▶ What the exercise asks
Print the following entries without any change.

▶ Available data
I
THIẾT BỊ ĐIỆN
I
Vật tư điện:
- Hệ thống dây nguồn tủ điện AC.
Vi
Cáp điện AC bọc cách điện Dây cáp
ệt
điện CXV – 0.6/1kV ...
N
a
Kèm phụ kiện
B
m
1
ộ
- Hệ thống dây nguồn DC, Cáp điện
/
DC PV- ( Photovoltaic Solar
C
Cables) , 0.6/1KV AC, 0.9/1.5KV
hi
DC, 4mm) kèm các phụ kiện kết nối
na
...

▶ Answer to this problem
I
THIẾT BỊ ĐIỆN
I
Vật tư điện:
- Hệ thống dây nguồn tủ điện AC.
Vi
Cáp điện AC bọc cách điện Dây cáp
ệt
điện CXV – 0.6/1kV ...
N
a
Kèm phụ kiện
B
m
1
ộ
- Hệ thống dây nguồn DC, Cáp điện
/
DC PV- ( Photovoltaic Solar
C
Cables) , 0.6/1KV AC, 0.9/1.5KV
hi
DC, 4mm) kèm các phụ kiện kết nối
na
...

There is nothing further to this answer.